**Goal of the exercise**
In the data that follows, count the lines in which the word "section" occurs, and report that figure alone.

-- Opening Marker --

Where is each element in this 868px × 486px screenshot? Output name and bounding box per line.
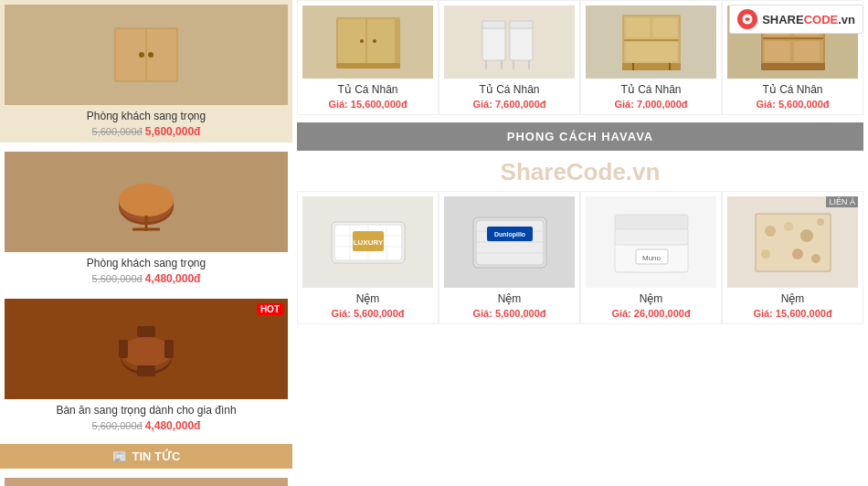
- nem-3-name: Nệm: [586, 292, 716, 305]
- svg-point-29: [373, 39, 376, 43]
- sidebar-product-1-image: [5, 5, 288, 105]
- tu-co-nhan-3-name: Tủ Cá Nhân: [586, 83, 716, 96]
- svg-point-8: [119, 184, 174, 217]
- svg-point-5: [148, 52, 153, 58]
- svg-point-4: [139, 52, 144, 58]
- nem-2[interactable]: Dunlopillo Nệm Giá: 5,600,000đ: [439, 191, 580, 324]
- nem-1-price: Giá: 5,600,000đ: [302, 308, 433, 319]
- nem-4-name: Nệm: [727, 292, 858, 305]
- svg-text:LUXURY: LUXURY: [353, 238, 383, 247]
- svg-rect-32: [482, 21, 505, 28]
- nem-1-name: Nệm: [302, 292, 433, 305]
- svg-point-81: [817, 218, 824, 226]
- main-container: Phòng khách sang trọng 5,600,000đ 5,600,…: [0, 0, 868, 486]
- content-wrapper: Tủ Cá Nhân Giá: 15,600,000đ: [297, 0, 863, 324]
- svg-point-82: [761, 249, 770, 259]
- nem-3-img: Muno: [586, 196, 716, 288]
- sidebar: Phòng khách sang trọng 5,600,000đ 5,600,…: [0, 0, 292, 486]
- nem-4-price: Giá: 15,600,000đ: [727, 308, 858, 319]
- svg-rect-53: [794, 41, 820, 61]
- lien-a-badge: LIÊN Á: [826, 196, 858, 207]
- tu-co-nhan-1[interactable]: Tủ Cá Nhân Giá: 15,600,000đ: [297, 0, 439, 115]
- nem-2-price: Giá: 5,600,000đ: [444, 308, 575, 319]
- svg-rect-31: [510, 24, 533, 60]
- sidebar-product-3[interactable]: HOT Bàn ăn sang trọng dành cho gia đình …: [0, 294, 292, 437]
- sidebar-product-2-image: [5, 152, 288, 252]
- svg-rect-52: [765, 41, 790, 61]
- nem-4[interactable]: LIÊN Á Nệm Giá: 15,600,000đ: [722, 191, 863, 324]
- tu-co-nhan-1-img: [302, 5, 433, 79]
- svg-rect-41: [626, 18, 650, 37]
- tu-co-nhan-1-price: Giá: 15,600,000đ: [302, 99, 433, 110]
- svg-point-28: [360, 39, 364, 43]
- sidebar-product-2-title: Phòng khách sang trọng: [5, 257, 288, 269]
- svg-point-83: [792, 248, 803, 259]
- logo-text: SHARECODE.vn: [762, 13, 855, 26]
- section-havava: PHONG CÁCH HAVAVA: [297, 122, 863, 151]
- svg-rect-26: [367, 19, 395, 63]
- nem-1[interactable]: LUXURY Nệm Giá: 5,600,000đ: [297, 191, 439, 324]
- tu-co-nhan-2[interactable]: Tủ Cá Nhân Giá: 7,600,000đ: [439, 0, 580, 115]
- tin-tuc-header: 📰 TIN TỨC: [0, 444, 292, 469]
- news-icon: 📰: [112, 449, 127, 463]
- svg-rect-27: [336, 63, 400, 69]
- svg-rect-17: [137, 365, 155, 376]
- nem-grid: LUXURY Nệm Giá: 5,600,000đ: [297, 191, 863, 324]
- svg-point-80: [800, 229, 813, 242]
- logo: SHARECODE.vn: [729, 5, 863, 34]
- logo-icon: [737, 9, 757, 29]
- nem-2-name: Nệm: [444, 292, 575, 305]
- tu-co-nhan-4-name: Tủ Cá Nhân: [727, 83, 858, 96]
- svg-rect-16: [137, 326, 155, 337]
- svg-point-84: [811, 254, 820, 263]
- tin-tuc-image: ShareCode.vn: [5, 478, 288, 486]
- sidebar-product-2[interactable]: Phòng khách sang trọng 5,600,000đ 4,480,…: [0, 147, 292, 290]
- nem-4-img: LIÊN Á: [727, 196, 858, 288]
- svg-point-13: [121, 337, 172, 366]
- tin-tuc-section: ShareCode.vn Nghệ nhân đục tượng Quan Vâ…: [0, 473, 292, 486]
- sidebar-product-3-price: 5,600,000đ 4,480,000đ: [5, 419, 288, 432]
- tu-co-nhan-1-name: Tủ Cá Nhân: [302, 83, 433, 96]
- svg-rect-44: [622, 63, 681, 70]
- watermark-main: ShareCode.vn: [297, 158, 863, 186]
- nem-1-img: LUXURY: [302, 196, 433, 288]
- sidebar-product-2-price: 5,600,000đ 4,480,000đ: [5, 272, 288, 285]
- svg-text:Muno: Muno: [641, 254, 661, 262]
- tu-co-nhan-2-price: Giá: 7,600,000đ: [444, 99, 575, 110]
- svg-rect-73: [615, 215, 688, 229]
- svg-text:Dunlopillo: Dunlopillo: [493, 231, 524, 238]
- svg-point-79: [784, 222, 793, 231]
- tu-co-nhan-3-img: [586, 5, 716, 79]
- sidebar-product-3-img-wrap: HOT: [5, 299, 288, 399]
- sidebar-product-3-image: [5, 299, 288, 399]
- tu-co-nhan-2-img: [444, 5, 575, 79]
- hot-badge-3: HOT: [257, 303, 283, 315]
- sidebar-product-1-price: 5,600,000đ 5,600,000đ: [5, 125, 288, 138]
- tu-co-nhan-3[interactable]: Tủ Cá Nhân Giá: 7,000,000đ: [580, 0, 722, 115]
- nem-2-img: Dunlopillo: [444, 196, 575, 288]
- sidebar-product-1-title: Phòng khách sang trọng: [5, 110, 288, 122]
- svg-rect-40: [624, 39, 679, 41]
- svg-rect-33: [510, 21, 533, 28]
- main-content: Tủ Cá Nhân Giá: 15,600,000đ: [292, 0, 868, 486]
- svg-rect-49: [763, 37, 823, 39]
- tu-co-nhan-2-name: Tủ Cá Nhân: [444, 83, 575, 96]
- svg-point-78: [765, 226, 776, 237]
- tu-co-nhan-3-price: Giá: 7,000,000đ: [586, 99, 716, 110]
- svg-rect-54: [761, 63, 825, 70]
- sidebar-product-3-title: Bàn ăn sang trọng dành cho gia đình: [5, 404, 288, 417]
- tu-co-nhan-4-price: Giá: 5,600,000đ: [727, 99, 858, 110]
- svg-rect-30: [482, 24, 505, 60]
- svg-rect-14: [119, 340, 128, 358]
- svg-rect-42: [653, 18, 677, 37]
- svg-rect-43: [626, 42, 677, 61]
- svg-rect-15: [164, 340, 174, 358]
- nem-3[interactable]: Muno Nệm Giá: 26,000,000đ: [580, 191, 722, 324]
- tin-tuc-label: TIN TỨC: [132, 449, 181, 463]
- sidebar-product-1[interactable]: Phòng khách sang trọng 5,600,000đ 5,600,…: [0, 0, 292, 143]
- nem-3-price: Giá: 26,000,000đ: [586, 308, 716, 319]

-- Closing Marker --

**Exercise solution**
2